* WORK TO COMPLETE
In the entries below, begin at the line with "Find out about our" and stop after the line with "playoff positioning on"; output those lines exactly and omit the pictures.

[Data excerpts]

_ _ _ _ _ _ _

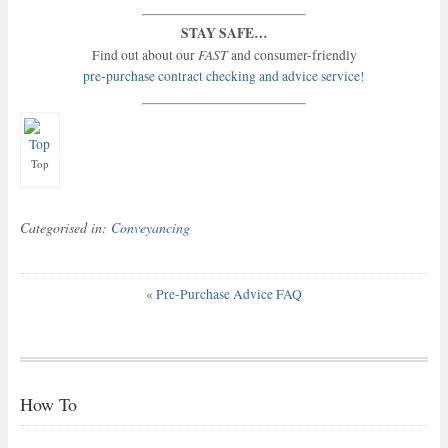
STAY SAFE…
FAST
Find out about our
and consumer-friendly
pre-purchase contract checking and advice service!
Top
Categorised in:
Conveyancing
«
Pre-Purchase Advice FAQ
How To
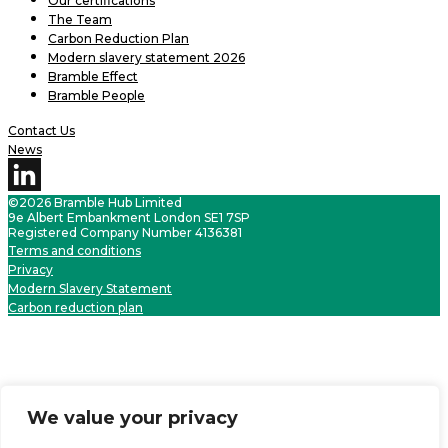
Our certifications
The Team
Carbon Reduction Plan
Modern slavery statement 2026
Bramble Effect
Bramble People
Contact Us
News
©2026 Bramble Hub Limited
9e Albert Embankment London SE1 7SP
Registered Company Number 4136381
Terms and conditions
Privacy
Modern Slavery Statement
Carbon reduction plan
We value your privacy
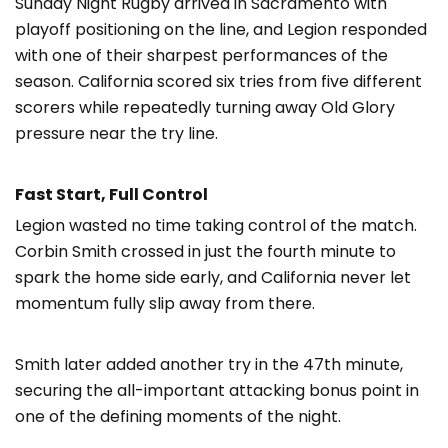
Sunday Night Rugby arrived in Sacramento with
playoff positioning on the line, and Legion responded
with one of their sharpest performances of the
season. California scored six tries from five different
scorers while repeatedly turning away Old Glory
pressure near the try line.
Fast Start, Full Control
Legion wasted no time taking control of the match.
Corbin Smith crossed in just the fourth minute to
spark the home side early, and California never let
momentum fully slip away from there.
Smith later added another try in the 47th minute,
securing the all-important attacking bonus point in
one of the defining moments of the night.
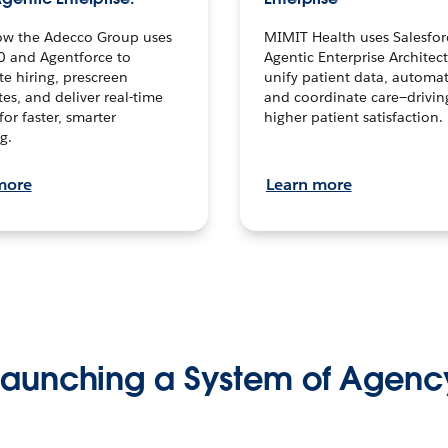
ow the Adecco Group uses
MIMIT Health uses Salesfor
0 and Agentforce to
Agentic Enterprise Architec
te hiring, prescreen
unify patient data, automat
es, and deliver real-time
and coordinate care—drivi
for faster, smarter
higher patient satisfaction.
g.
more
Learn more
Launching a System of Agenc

_ _ _ _ _ _ _

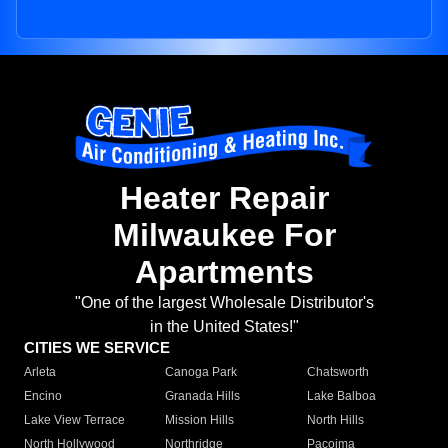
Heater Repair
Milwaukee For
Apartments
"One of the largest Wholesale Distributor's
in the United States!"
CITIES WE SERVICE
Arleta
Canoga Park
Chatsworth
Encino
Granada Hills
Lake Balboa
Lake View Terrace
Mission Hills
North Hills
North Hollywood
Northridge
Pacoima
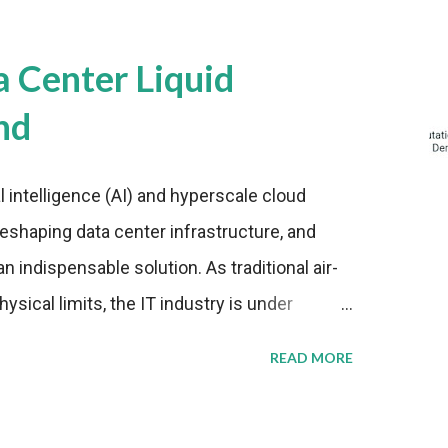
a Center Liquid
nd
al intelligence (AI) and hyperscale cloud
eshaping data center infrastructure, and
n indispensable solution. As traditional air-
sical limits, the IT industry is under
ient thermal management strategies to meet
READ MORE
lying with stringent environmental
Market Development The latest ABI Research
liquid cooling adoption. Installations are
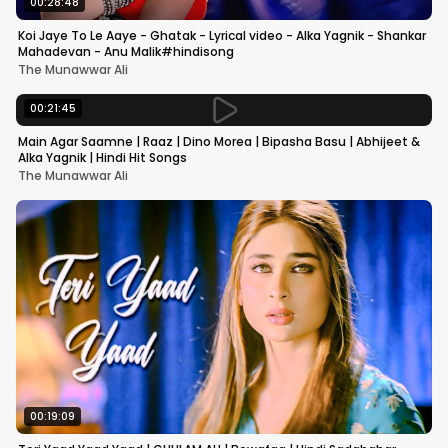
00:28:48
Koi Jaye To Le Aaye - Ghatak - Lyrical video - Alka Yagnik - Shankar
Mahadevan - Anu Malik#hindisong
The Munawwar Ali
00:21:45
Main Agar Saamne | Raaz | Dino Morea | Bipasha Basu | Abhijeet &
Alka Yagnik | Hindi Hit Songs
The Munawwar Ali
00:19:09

_ _ _ _ _ _ _

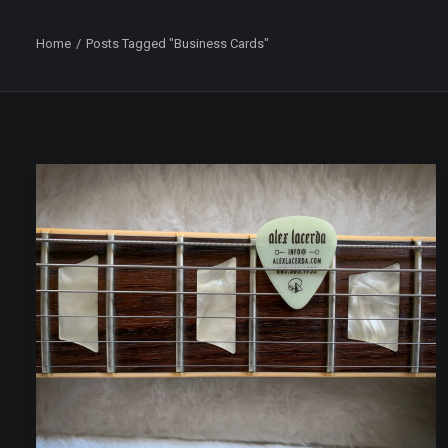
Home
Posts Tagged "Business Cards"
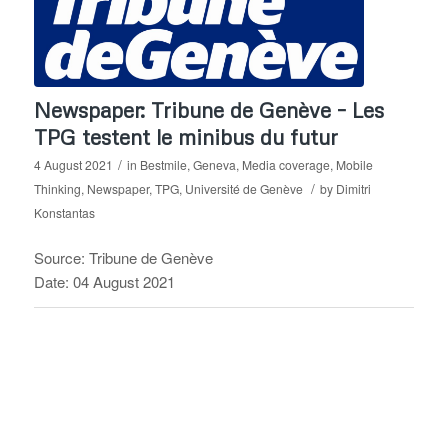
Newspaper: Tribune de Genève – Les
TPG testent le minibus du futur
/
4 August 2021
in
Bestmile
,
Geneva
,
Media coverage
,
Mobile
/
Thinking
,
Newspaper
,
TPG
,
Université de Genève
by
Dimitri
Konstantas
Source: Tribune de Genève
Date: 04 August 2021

_ _ _ _ _ _ _

* RESULT OF THIS EXERCISE
Find out about our
and consumer-friendly
pre-purchase contract checking and advice service!
Top
Categorised in:
Conveyancing
«
Pre-Purchase Advice FAQ
How To
Our certifications
The Team
Carbon Reduction Plan
Modern slavery statement 2026
Bramble Effect
Bramble People
Contact Us
News
©2026 Bramble Hub Limited
9e Albert Embankment London SE1 7SP
Registered Company Number 4136381
Terms and conditions
Privacy
Modern Slavery Statement
Carbon reduction plan
We value your privacy
Sunday Night Rugby arrived in Sacramento with
playoff positioning on the line, and Legion responded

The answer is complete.